Nos dados divulgados em 2025 pelo Instituto Brasileiro de Geografia e Estatística, a renda domiciliar per capita da Bahia chegou a R$ 1.465. Apesar da alta de 7,2% em relação a 2024, o estado caiu no ranking nacional e passou a ter o 6º menor rendimento do país. Os números são utilizados pelo Tribunal de Contas da União para definir critérios de distribuição do Fundo de Participação dos Estados.
Em 2025, o rendimento mensal domiciliar per capita médio do Brasil ficou em R$ 2.316, segundo dados da PNAD Contínua.

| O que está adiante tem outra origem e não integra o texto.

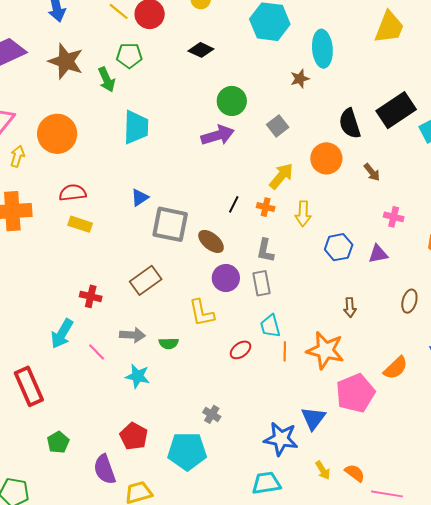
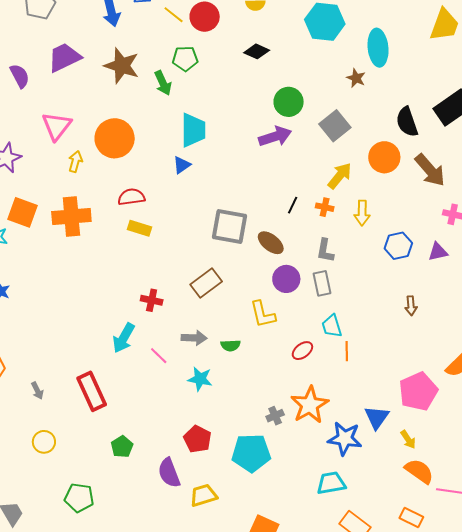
brown star: (300, 79) -> (356, 78), turned -30
gray square: (278, 126) -> (335, 126), size x1.4
brown arrow: (372, 172) -> (430, 170), size x1.8
blue triangle: (140, 198) -> (182, 165), moved
orange star: (325, 350) -> (310, 405), moved, turned 30
gray cross: (212, 414) -> (275, 416), turned 36
yellow arrow: (323, 470) -> (408, 439), moved
orange semicircle: (355, 473) -> (419, 471), size x1.4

Na Bahia, o valor foi de R$ 1.465, um crescimento nominal de 7,2% frente aos R$ 1.366 registrados em 2024. Em termos absolutos, isso representa R$ 99 a mais por pessoa.

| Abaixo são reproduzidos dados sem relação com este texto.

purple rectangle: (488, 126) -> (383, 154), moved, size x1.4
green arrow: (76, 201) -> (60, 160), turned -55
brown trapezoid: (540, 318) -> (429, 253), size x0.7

O rendimento domiciliar per capita é calculado a partir da soma de todos os rendimentos dos moradores de um domicílio, como salários, aposentadorias, investimentos e programas sociais, dividida pelo número de pessoas da residência. É um dos principais indicadores internacionais de condição de vida.
No Brasil, a renda média também subiu. O aumento foi de 11,9% em relação a 2024, quando o valor era de R$ 2.069. Isso significa um ganho nominal de R$ 121, acima do crescimento registrado na Bahia.

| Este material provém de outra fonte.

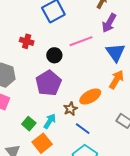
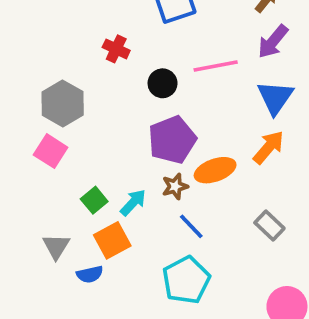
purple pentagon: (48, 83) -> (172, 140), moved

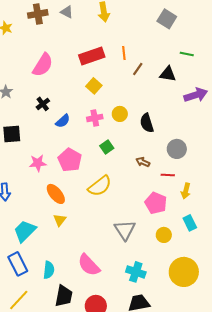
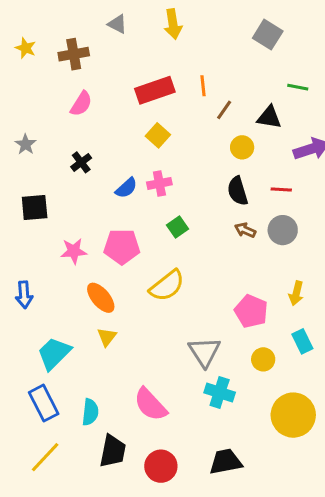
brown cross: (38, 14) -> (74, 54), moved
pink semicircle: (43, 65) -> (81, 104), size x0.7
yellow circle: (120, 114) -> (242, 147), moved
blue semicircle: (63, 121) -> (126, 188), moved
pink pentagon: (70, 160) -> (122, 247), turned -30
brown arrow: (143, 162) -> (245, 230), moved
red line: (168, 175) -> (281, 189), moved
cyan cross: (136, 272) -> (220, 392), moved

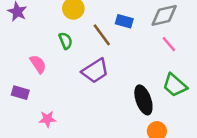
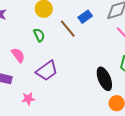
blue rectangle: (124, 21) -> (85, 17), turned -48
purple trapezoid: (95, 71) -> (47, 71), moved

De 2024 para 2025, todas as 27 unidades da Federação apresentaram alta nominal. No entanto, o desempenho baiano foi apenas o 23º em termos percentuais e o 24º em termos absolutos. Estados como Distrito Federal, Roraima e Amazonas tiveram as maiores altas. Já Mato Grosso, Pará e Espírito Santo registraram os menores crescimentos.
Com um avanço menor que o da maioria dos estados, a Bahia caiu do 20º para o 22º lugar no ranking nacional, passando do 8º para o 6º menor rendimento do país.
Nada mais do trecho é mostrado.